Offered by Romano Ischia
Paintings and works of art
Still life of flowers
Jan Frans van Dael (1764-1840) workshop
Oil painting on canvas
Period: late 18th - early 19th century
Measurements: canvas 63 x 77 frame 76 x 90
This magnificent floral composition, painted with incredible stylistic perfection and great knowledge of botanical species, is to be combined with the incomparable production of still lifes by the Flemish master Jan Frans van Dael and his renowned workshop.
The exceptional variety of flowers that fill the vase in a triumph of colors are impeccably arranged with perfect color combinations and perfect description of all the species depicted.
The painting is of great commitment for the Author, who in addition to describing an innumerable variety of multicolored corollas and buds, does it with great finesse and precision.
As is the tradition for van Dael's Still Lifes, also in this case the exuberance of the composition is accompanied by an evident stylistic elegance that characterizes his works in detail and as a whole.

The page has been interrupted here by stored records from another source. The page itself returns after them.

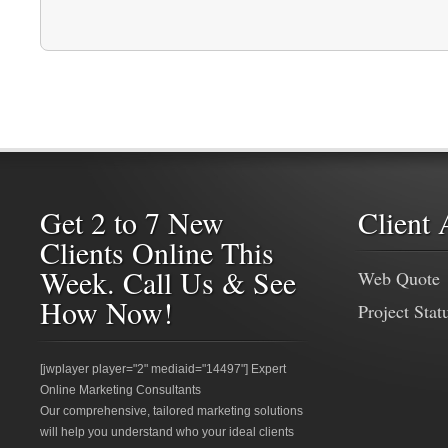
Get 2 to 7 New
Client 
Clients Online This
Week. Call Us & See
Web Quote
How Now!
Project Stat
[jwplayer player="2" mediaid="14497"] Expert
Online Marketing Consultants
Our comprehensive, tailored marketing solutions
will help you understand who your ideal clients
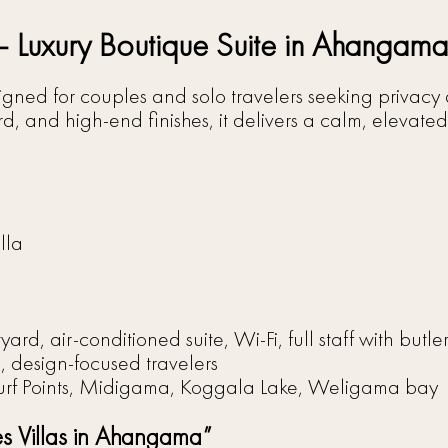
 – Luxury Boutique Suite in Ahangama
designed for couples and solo travelers seeking privac
, and high-end finishes, it delivers a calm, elevated
lla
yard, air-conditioned suite, Wi-Fi, full staff with butl
design-focused travelers
f Points, Midigama, Koggala Lake, Weligama bay
es Villas in Ahangama”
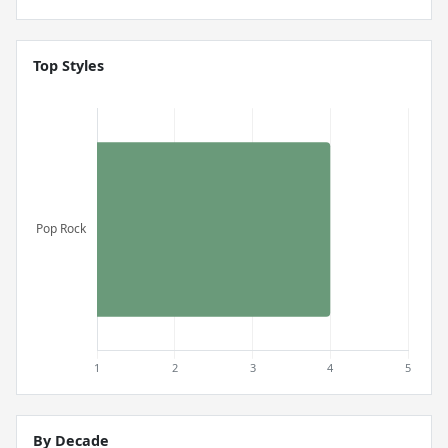
Top Styles
By Decade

Jan Frans van Dael or Jean-François van Dael (May 27, 1764 – March 20, 1840) was a Flemish painter who specialized in still lifes of flowers and fruit. He had a successful career in Paris, where his patrons included the empresses of the French Empire and the kings of the French Restoration. His work stands in the Flemish and Dutch tradition of floral painting with a sober composition and attention to detail to which he adds a French-inspired decorative monumentality.

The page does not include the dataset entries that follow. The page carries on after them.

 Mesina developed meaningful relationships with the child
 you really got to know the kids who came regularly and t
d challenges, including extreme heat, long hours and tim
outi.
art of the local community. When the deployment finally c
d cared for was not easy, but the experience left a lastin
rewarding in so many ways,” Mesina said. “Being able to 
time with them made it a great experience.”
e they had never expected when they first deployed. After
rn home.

Jan Frans van Dael was born in Antwerp, the son of a carpenter and studied architectural drawing at the Antwerp Academy. He won the first prizes of the Academy of Architecture in 1784 and 1785.
He traveled to Paris in 1786 where he resided in the artists' quarters at the Louvre, close to Joseph Sauvage, Gerard van Spaendonck and Pierre-Joseph Redouté. From 1806 to 1813 he worked as a state-protected artist in a studio at the Sorbonne.

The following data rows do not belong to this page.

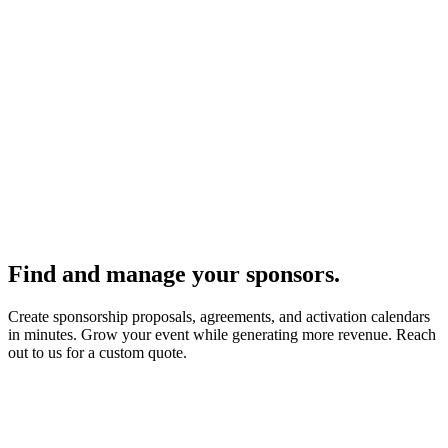
Find and manage your sponsors.
Create sponsorship proposals, agreements, and activation calendars
in minutes. Grow your event while generating more revenue. Reach
out to us for a custom quote.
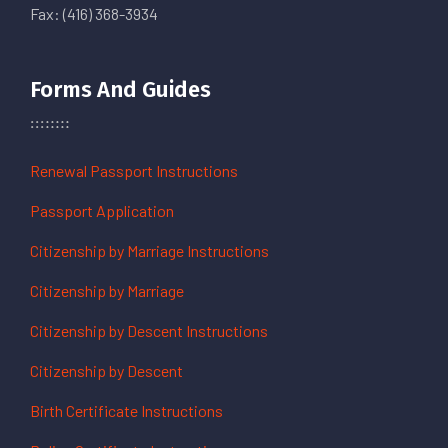
Fax: (416) 368-3934
Forms And Guides
Renewal Passport Instructions
Passport Application
Citizenship by Marriage Instructions
Citizenship by Marriage
Citizenship by Descent Instructions
Citizenship by Descent
Birth Certificate Instructions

Initially he was active as a decorator with jobs at the castles of St. Cloud, Bellevue and Chantilly. He became self-taught in painting and under the influence of van Spaendonck he turned to flower painting.
He regularly exhibits his paintings at the Paris Salon between 1793 and 1833, as well as at the Salons of the Netherlands. Evidence of his success are the numerous commissions he received from the Empresses Josephine (who owned five of his works) and Maria Luisa Bonaparte, as well as from the French Restoration kings Louis XVIII and Charles X. Van Dael was a member of the Academies of Antwerp and Amsterdam.
He has spent his entire active career in France. He died in Paris in 1840 and was buried in the Père Lachaise cemetery next to his friend and master van Spaendonck.
Van Dael made his flower arrangements with an exceptional variety of species, which he is believed to have studied from life. Van Dael's flowers were based on botanical studies and, according to a contemporary botanist, van Hulthem, he grew flowers in his garden to directly copy them. Van Dael applied a perfectly smooth layer of plaster to his canvases, which allowed him to recreate an effect similar to 17th century panels. His still lifes were distinguished by the use of a lighter palette of green, pink, blue and yellow.
The vase of flowers presented here offers a remarkable example of the excellent characteristics of his painting and the excellent state of conservation allows us to grasp the exuberant corollary of botanical varieties in all the smallest details. We also note the presence of a butterfly, which is a typical quirk of the artist, often depicted in homage to the great Flemish interpreters of the golden age.
A state-of-the-art re-draping was carried out without any minimum intervention on the pictorial layer.